As you say, the problem with publish-subscribe is that in order to subscribe I have to tell the publisher who I am, and they may use the information for nefarious purposes. However, there's nothing to stop people using a dedicated email address for each subscription, just as people often use dedicated email addresses for mailing lists in order to avoid the same problem.

In fact, I don't know what all the hype about RSS is about. Yes, I use an RSS reader for reading blogs but that's because there's so much focus on RSS feeds at the moment, and it's certainly more convenient than manually checking websites.

Hmm. Maybe that's it --- when I surf the web, I'm essentially anonymous (apart from my IP address, and proxies can mask that). RSS is essentially just a structured way of checking web sites, so people don't want to give up the anonymity when reading stuff. Compare this to reading a newspaper --- I go to the news stand, and hand over some money in exchange for the paper, but nobody knows it's me unless I come day after day and the news-stand-person recognizes me (but even then he doesn't necessarily have a name to put to the face). Certainly, the journalist doesn't know who I am.

People like their anonymity. It makes them feel safe.

Deron Meranda

Posts: 2
Nickname: dmeranda
Registered: Sep, 2007

Re: RSS: The Wrong Solution to a Broken Internet Posted: Sep 18, 2007 1:31 PM
Reply to this message Reply
A more important HTTP header should be the Expires header. This is supposed to inform the user agent when it should check back again for updated content. This would allow the RSS server to indicate how frequently it wants clients to check, and thus can be tuned to the blog frequency, bandwidth, etc. It's still push, but at least the server has more of a say in how hard it gets hit.

And as far letting the client determine if a change actually happened, it would be even better to use ETags than the Last-Modified date.

Unfortunately nothing uses the HTTP headers correctly. RSS was totally ill-conceived for not even considering how to deal with the rate of update requests, especially when it could have at least made use of the facilities already provided by HTTP. It seems that everytime a new protocol is layered on top of HTTP and the designers don't understand it, they are either doomed to re-invent the same features in a more complex manner or they break the ones it has.

Dmitry Cheryasov

Posts: 16
Nickname: dch
Registered: Apr, 2007

Re: RSS: The Wrong Solution to a Broken Internet Posted: Sep 18, 2007 1:50 PM
Reply to this message Reply
> I use an RSS reader for reading blogs but
> that's because there's so much focus on RSS feeds at the
> moment, and it's certainly more convenient than manually
> checking websites.

Not only blogs (which is important). Ability to subscribe to e.g. search results, regularly updated, is quite nice.

Dmitry Cheryasov

Posts: 16
Nickname: dch
Registered: Apr, 2007

Limited identity exists for ages Posted: Sep 18, 2007 3:48 PM
Reply to this message Reply
> I mean, if you could choose one thing about the net to
> change, wouldn't it be "no more spam, phishing
> and general bad behavior that comes from anonymity?"

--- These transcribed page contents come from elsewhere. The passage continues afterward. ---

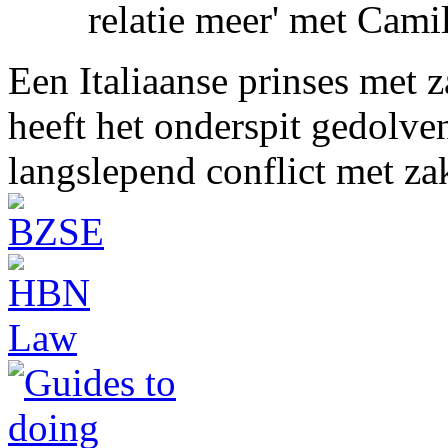
relatie meer' met Cami
Een Italiaanse prinses met 
heeft het onderspit gedolve
langslepend conflict met z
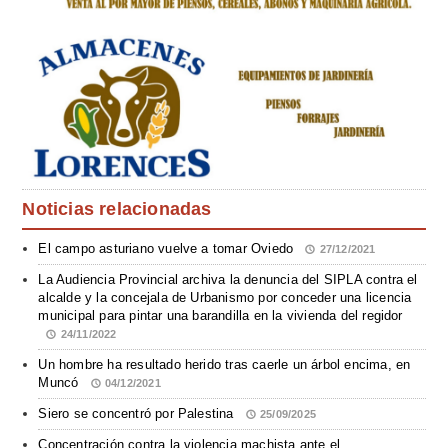
Noticias relacionadas
El campo asturiano vuelve a tomar Oviedo
27/12/2021
La Audiencia Provincial archiva la denuncia del SIPLA contra el
alcalde y la concejala de Urbanismo por conceder una licencia
municipal para pintar una barandilla en la vivienda del regidor
24/11/2022
Un hombre ha resultado herido tras caerle un árbol encima, en
Muncó
04/12/2021
Siero se concentró por Palestina
25/09/2025
Concentración contra la violencia machista ante el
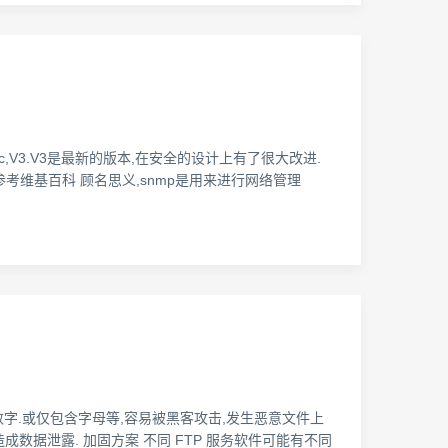
:V1,V2c,V3.V3是最新的版本,在安全的设计上有了很大改进.
考维基百科 顾名思义,snmp是用来进行网络管理
含数字.或仅包含字母等,容易被黑客攻击,发生恶意文件上
成数据泄露. 加固方案 不同 FTP 服务软件可能有不同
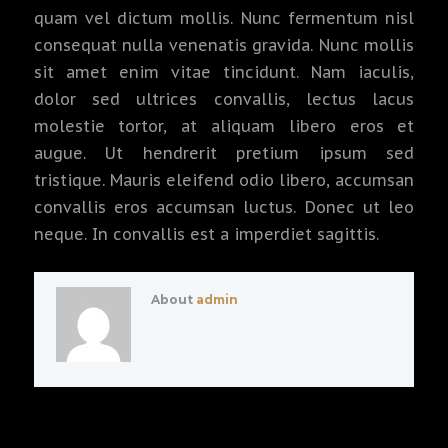
quam vel dictum mollis. Nunc fermentum nisl
consequat nulla venenatis gravida. Nunc mollis
sit amet enim vitae tincidunt. Nam iaculis,
dolor sed ultrices convallis, lectus lacus
molestie tortor, at aliquam libero eros et
augue. Ut hendrerit pretium ipsum sed
tristique. Mauris eleifend odio libero, accumsan
convallis eros accumsan luctus. Donec ut leo
neque. In convallis est a imperdiet sagittis.
About
admin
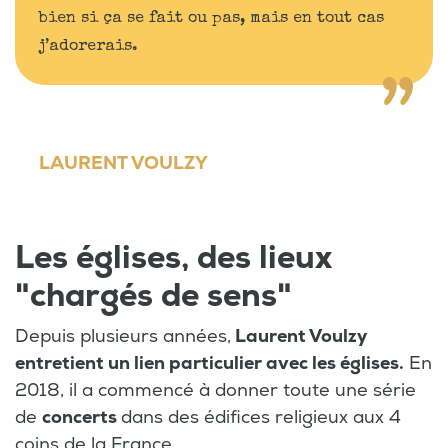
bien si ça se fait ou pas, mais en tout cas
j’adorerais.
LAURENT VOULZY
Les églises, des lieux
"chargés de sens"
Depuis plusieurs années,
Laurent Voulzy
entretient un lien particulier avec les églises.
En
2018, il a commencé à donner toute une série
de
concerts
dans des édifices religieux aux 4
coins de la France.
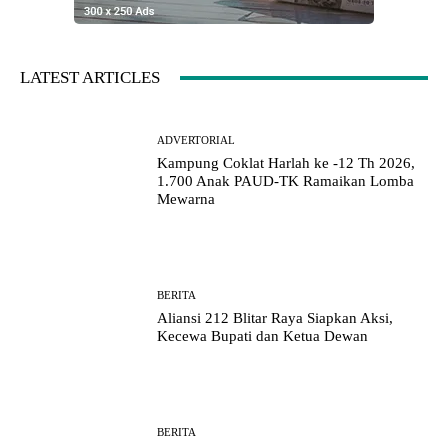
LATEST ARTICLES
ADVERTORIAL
Kampung Coklat Harlah ke -12 Th 2026,
1.700 Anak PAUD-TK Ramaikan Lomba
Mewarna
BERITA
Aliansi 212 Blitar Raya Siapkan Aksi,
Kecewa Bupati dan Ketua Dewan
BERITA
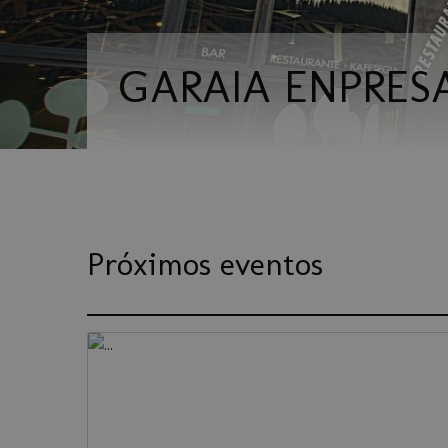
GARAIA ENPRES
Próximos eventos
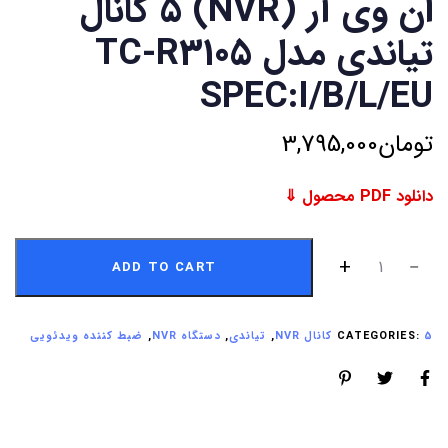
ان وی آر (NVR) 5 کانال
تیاندی مدل TC-R3105
SPEC:I/B/L/EU
تومان
3,795,000
دانلود PDF محصول ⇓
ADD TO CART
5 کانال NVR
CATEGORIES:
,
تیاندی
,
دستگاه NVR
,
ضبط کننده ویدئویی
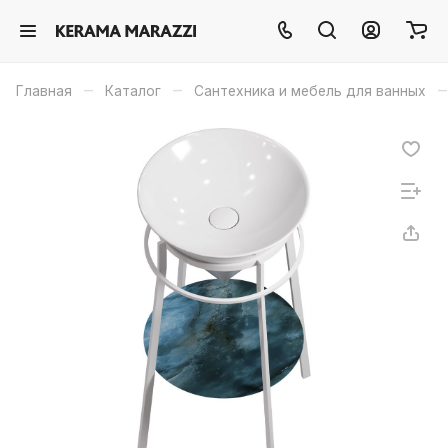
–
–
–
Главная
Каталог
Сантехника и мебель для ванных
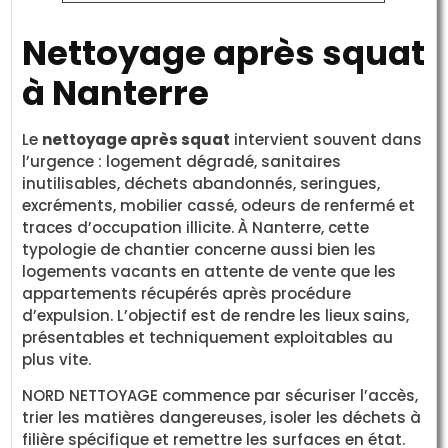
Nettoyage après squat
à Nanterre
Le
nettoyage après squat
intervient souvent dans
l’urgence : logement dégradé, sanitaires
inutilisables, déchets abandonnés, seringues,
excréments, mobilier cassé, odeurs de renfermé et
traces d’occupation illicite. À Nanterre, cette
typologie de chantier concerne aussi bien les
logements vacants en attente de vente que les
appartements récupérés après procédure
d’expulsion. L’objectif est de rendre les lieux sains,
présentables et techniquement exploitables au
plus vite.
NORD NETTOYAGE commence par sécuriser l’accès,
trier les matières dangereuses, isoler les déchets à
filière spécifique et remettre les surfaces en état.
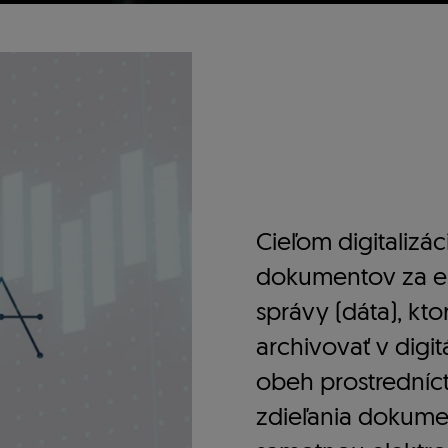
Cieľom digitalizá
dokumentov za el
správy (dáta), k
archivovať v digi
obeh prostredníc
zdieľania dokumen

Certainly, I'd choose anonymity.

There are other ways to handle bad behaviour.

And there are ways to explicitly trade anonymity for better security on a case-by-case basis (e.g. subscribing to online banking services).

Compare this to the sheer size of universal infrastructure needed to ensure everyone's identity, even if 99.999% participants are never trying to cheat it. Also, imagine what havoc would wreak any minor hiccup in such functionality, let alone its going down. I'd expect it to be much harsher than a comparable dysfunction of root DNS servers.

Thus, let interested parties create identity servers that suit their needs. These identities can be 'exportable' if need be. E.g. I have a google identity which is good for email, calendaring, jabber, etc; I have a livejournal identity (openID) which is good on many openID-enabled sited (unfortunately, not here); I have a couple of online banking identities, and so on.

Multiple identities provide extra safety that a centralized identity does not. Should my gmail identity be stolen, most probably my online banking identities would stay intact. Now imagine having your only and universal identity be stolen.

OTOH, managing multiple identities in a convenient way could be a good online business :)

Kim Sand

Posts: 1
Nickname: kimsnarf
Registered: Sep, 2007

Re: RSS: The Wrong Solution to a Broken Internet Posted: Sep 19, 2007 12:39 AM
Reply to this message Reply
I believe the amount of traffic generated by RSS pulling would be greatly reduced if more people used online RSS readers. The big gain of using such "collective" tools (like Google Reader) is that a given source only has to be pulled once to serve all the subscribers to that source (using the same tool). Instead of every user pulling every source, the users just pull one source (the tool) and the tool (one "user") pulls all the sources in question.

Anthony Williams

Posts: 3
Nickname: anthonyw
Registered: Aug, 2007

Re: RSS: The Wrong Solution to a Broken Internet Posted: Sep 19, 2007 3:54 AM
Reply to this message Reply
> I believe the amount of traffic generated by RSS pulling
> would be greatly reduced if more people used online RSS
> readers. The big gain of using such "collective" tools
> (like Google Reader) is that a given source only has to be
> pulled once to serve all the subscribers to that source
> (using the same tool). Instead of every user pulling every
> source, the users just pull one source (the tool) and the
> tool (one "user") pulls all the sources in question.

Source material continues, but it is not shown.